Here are some simple strategies that may improve your child’s sleep:

  • Try a duvet or a flannel sheet set to minimize the number of layers of bedclothes.
  • Use a rashguard suit instead of pajamas.  I am particularly fond of the zip-front style so that less force is needed to get arms in and out while dressing.  You can peel it off more easily.  The lycra creates sensory feedback that can support body awareness while keeping them cozy.  An all-in-one suit also gives a bit of support so that limbs don’t easily overstretch.  A little bit of proprioceptive input in a breathable fabric that can also generate a bit of neutral warmth (from body heat) to keep tissues from getting too stiff.

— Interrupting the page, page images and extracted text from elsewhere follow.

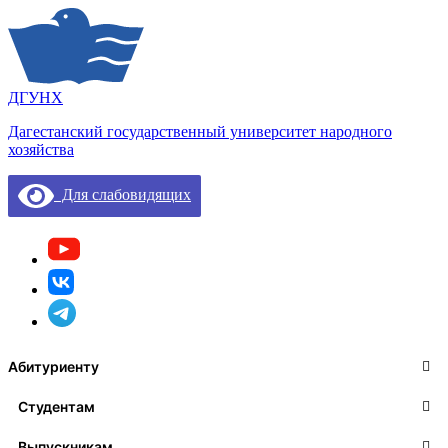
ДГУНХ
Дагестанский государственный университет народного
хозяйства
Для слабовидящих
Абитуриенту
Студентам
Выпускникам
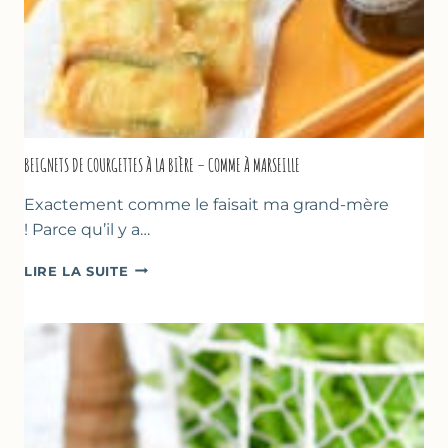
BEIGNETS DE COURGETTES À LA BIÈRE – COMME À MARSEILLE
Exactement comme le faisait ma grand-mère
! Parce qu’il y a…
BEIGNETS
LIRE LA SUITE
DE
COURGETTES
À
LA
BIÈRE
–
COMME
À
MARSEILLE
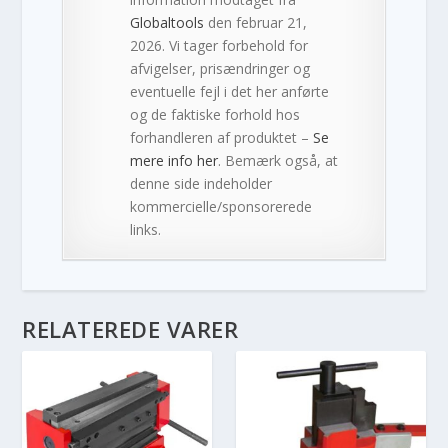
Globaltools
den februar 21,
2026. Vi tager forbehold for
afvigelser, prisændringer og
eventuelle fejl i det her anførte
og de faktiske forhold hos
forhandleren af produktet –
Se
mere info her
. Bemærk også, at
denne side indeholder
kommercielle/sponsorerede
links.
RELATEREDE VARER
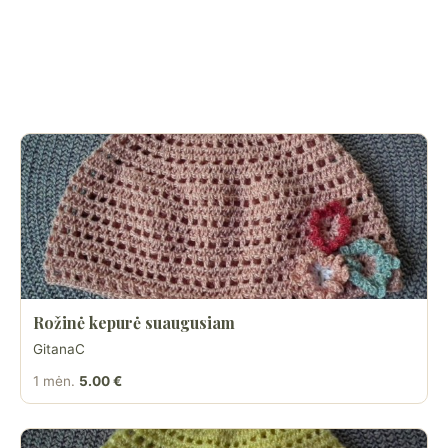
Rožinė kepurė suaugusiam
GitanaC
1 mėn.
5.00 €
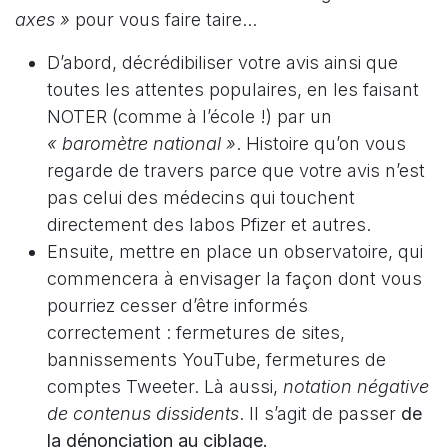
axes »
pour vous faire taire...
D’abord, décrédibiliser votre avis ainsi que
toutes les attentes populaires, en les faisant
NOTER (comme à l’école !) par un
« baromètre national »
. Histoire qu’on vous
regarde de travers parce que votre avis n’est
pas celui des médecins qui touchent
directement des labos Pfizer et autres.
Ensuite, mettre en place un observatoire, qui
commencera à envisager la façon dont vous
pourriez cesser d’être informés
correctement : fermetures de sites,
bannissements YouTube, fermetures de
comptes Tweeter. Là aussi,
notation négative
de contenus dissidents
. Il s’agit de passer
de
la dénonciation au ciblage.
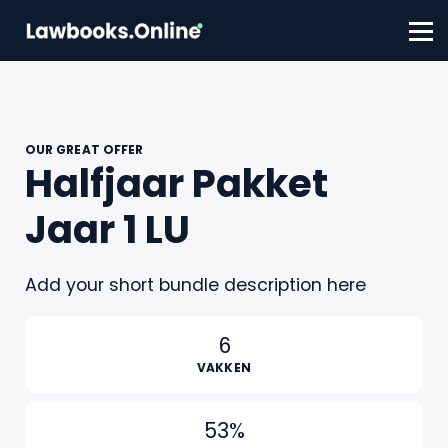
FAQ
Contact
Account aanmaken
Inloggen
OUR GREAT OFFER
Halfjaar Pakket
Jaar 1 LU
Add your short bundle description here
6
VAKKEN
53%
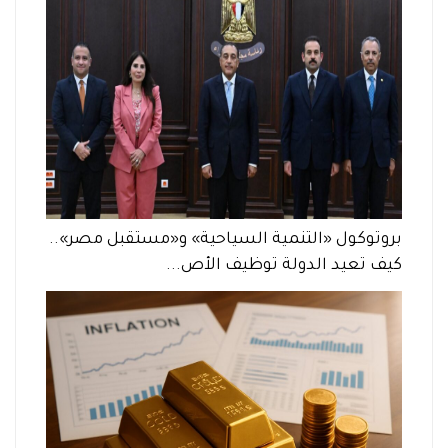
بروتوكول «التنمية السياحية» و«مستقبل مصر»..
كيف تعيد الدولة توظيف الأص...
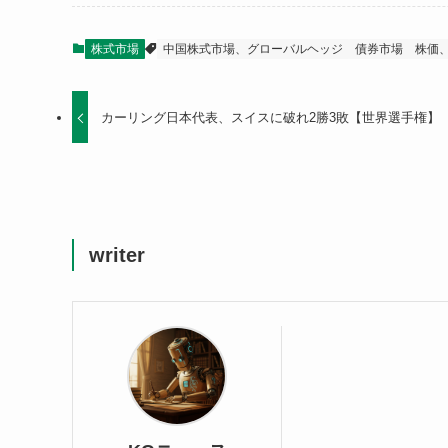
株式市場
中国株式市場、グローバルヘッジ
債券市場
株価
カーリング日本代表、スイスに破れ2勝3敗【世界選手権】
writer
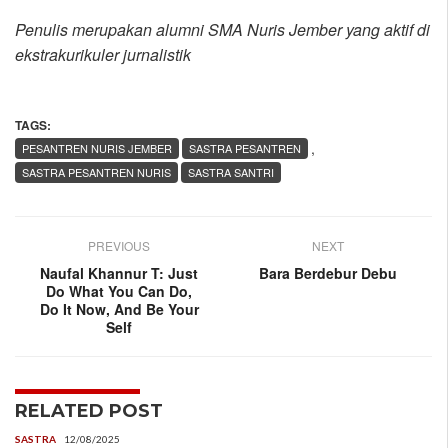
Penulis merupakan alumni SMA Nuris Jember yang aktif di
ekstrakurikuler jurnalistik
TAGS:
,
PESANTREN NURIS JEMBER
SASTRA PESANTREN
SASTRA PESANTREN NURIS
SASTRA SANTRI
PREVIOUS
NEXT
Naufal Khannur T: Just
Bara Berdebur Debu
Do What You Can Do,
Do It Now, And Be Your
Self
RELATED POST
SASTRA
12/08/2025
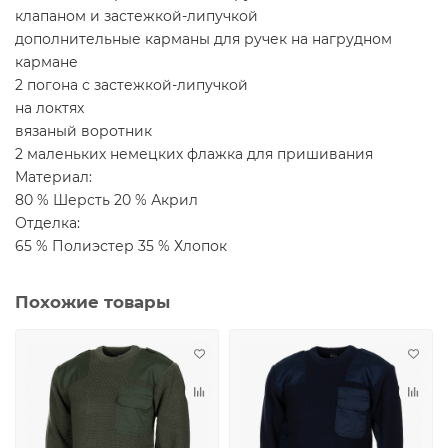
клапаном и застежкой-липучкой
дополнительные карманы для ручек на нагрудном
кармане
2 погона с застежкой-липучкой
на локтях
вязаный воротник
2 маленьких немецких флажка для пришивания
Материал:
80 % Шерсть 20 % Акрил
Отделка:
65 % Полиэстер 35 % Хлопок
Похожие товары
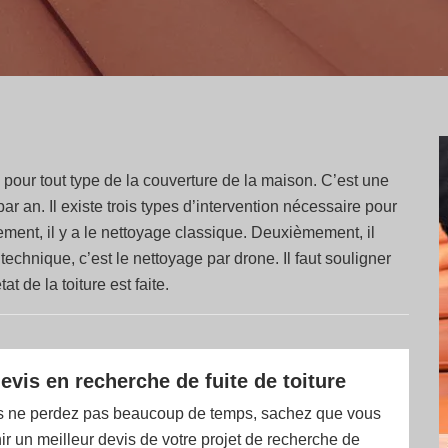
e pour tout type de la couverture de la maison. C’est une
ar an. Il existe trois types d’intervention nécessaire pour
rement, il y a le nettoyage classique. Deuxièmement, il
technique, c’est le nettoyage par drone. Il faut souligner
at de la toiture est faite.
evis en recherche de fuite de toiture
 ne perdez pas beaucoup de temps, sachez que vous
r un meilleur devis de votre projet de recherche de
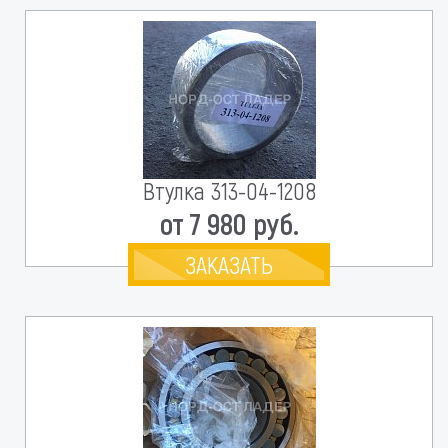
Втулка 313-04-1208
от 7 980 руб.
ЗАКАЗАТЬ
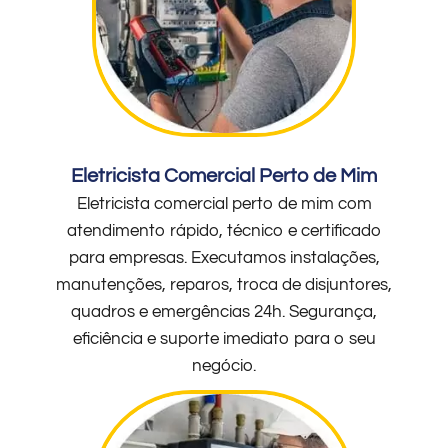
Eletricista Comercial Perto de Mim
Eletricista comercial perto de mim com
atendimento rápido, técnico e certificado
para empresas. Executamos instalações,
manutenções, reparos, troca de disjuntores,
quadros e emergências 24h. Segurança,
eficiência e suporte imediato para o seu
negócio.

  • Avoid footie sleepers that are too short.  Too-small footie sleepers create compressive forces on joints and could even encourage spinal torque.  Hypermobile kids will be the last ones to complain since they often don’t feel discomfort right away.  My preference is not to use these sleepers at all with hypermobile kids or kids with low tone.  See the next suggestion for another reason why I feel this way.
  • Make them take off those footie sleepers when they wake up and walk around.  As fabric twists and children stand/walk on the fabric, not the soles, it creates a safety risk underfoot.  Less sensory feedback and slippery soles!!  Get them dressed once they wake up.

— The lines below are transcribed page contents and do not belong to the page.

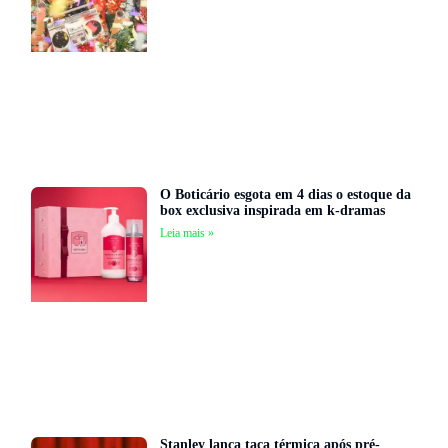
O Boticário esgota em 4 dias o estoque da
box exclusiva inspirada em k-dramas
Leia mais »
Stanley lança taça térmica após pré-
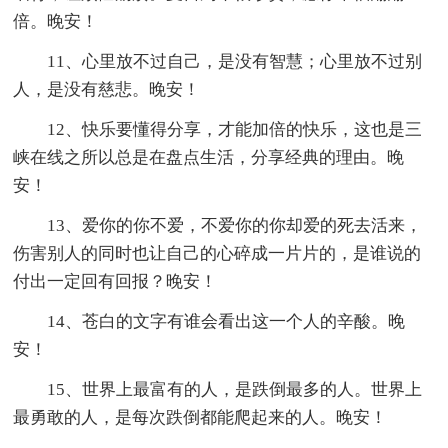
倍。晚安！
11、心里放不过自己，是没有智慧；心里放不过别
人，是没有慈悲。晚安！
12、快乐要懂得分享，才能加倍的快乐，这也是三
峡在线之所以总是在盘点生活，分享经典的理由。晚
安！
13、爱你的你不爱，不爱你的你却爱的死去活来，
伤害别人的同时也让自己的心碎成一片片的，是谁说的
付出一定回有回报？晚安！
14、苍白的文字有谁会看出这一个人的辛酸。晚
安！
15、世界上最富有的人，是跌倒最多的人。世界上
最勇敢的人，是每次跌倒都能爬起来的人。晚安！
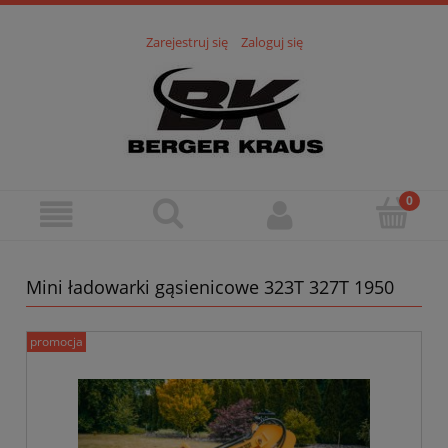
Zarejestruj się
Zaloguj się
Mini ładowarki gąsienicowe 323T 327T 1950
promocja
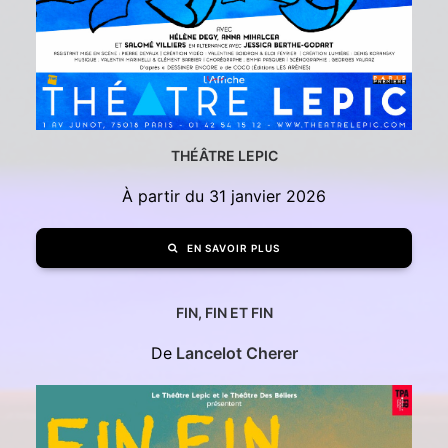
THÉÂTRE LEPIC
À partir du 31 janvier 2026
EN SAVOIR PLUS
FIN, FIN ET FIN
De
Lancelot Cherer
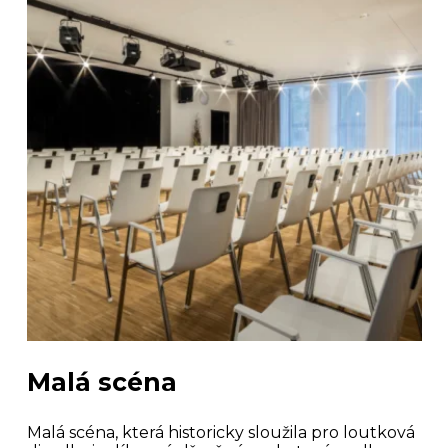
Malá scéna
Malá scéna, která historicky sloužila pro loutková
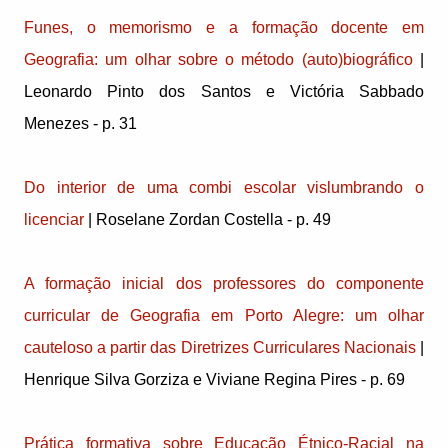
Funes, o memorismo e a formação docente em
Geografia: um olhar sobre o método (auto)biográfico
|
Leonardo Pinto dos Santos e Victória Sabbado
Menezes - p. 31
Do interior de uma combi escolar vislumbrando o
licenciar
| Roselane Zordan Costella - p. 49
A formação inicial dos professores do componente
curricular de Geografia em Porto Alegre: um olhar
cauteloso a partir das Diretrizes Curriculares Nacionais
|
Henrique Silva Gorziza e Viviane Regina Pires - p. 69
Prática formativa sobre Educação Étnico-Racial na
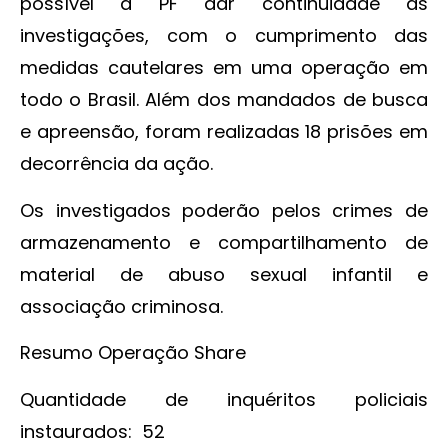
possível à PF dar continuidade às
investigações, com o cumprimento das
medidas cautelares em uma operação em
todo o Brasil. Além dos mandados de busca
e apreensão, foram realizadas 18 prisões em
decorrência da ação.
Os investigados poderão pelos crimes de
armazenamento e compartilhamento de
material de abuso sexual infantil e
associação criminosa.
Resumo Operação Share
Quantidade de inquéritos policiais
instaurados: 52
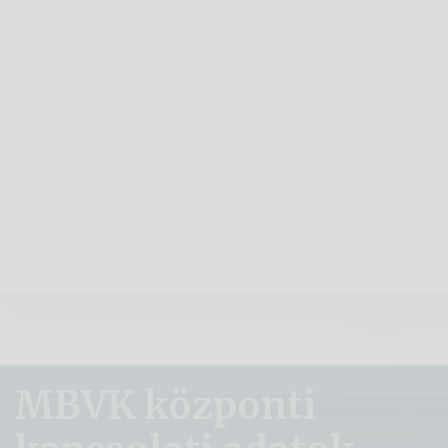
MBVK központi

  • Carefully consider weighted blankets.  Originally sold for kids on the autistic spectrum and for kids with sensory processing disorders without muscle or orthopedic issues, these blankets have become popular with other groups.  The biggest concern is that placing weight (meaning force) on an unstable joint over time without conscious awareness or adult control is a safety issue.  It is possible to create ligament injury or even subluxation of a joint, depending on limb position and the amount of force placed on a joint.  Talk this one over with your OTR or PT before you order one of these blankets.
  • Consider aromatherapy, gentle massage, white noise machines, and other gentler sleep strategies to help your child sleep well.  For kids who sleep well but wake up stiff, learn how to use gentle massage and possibly heat to help them get going.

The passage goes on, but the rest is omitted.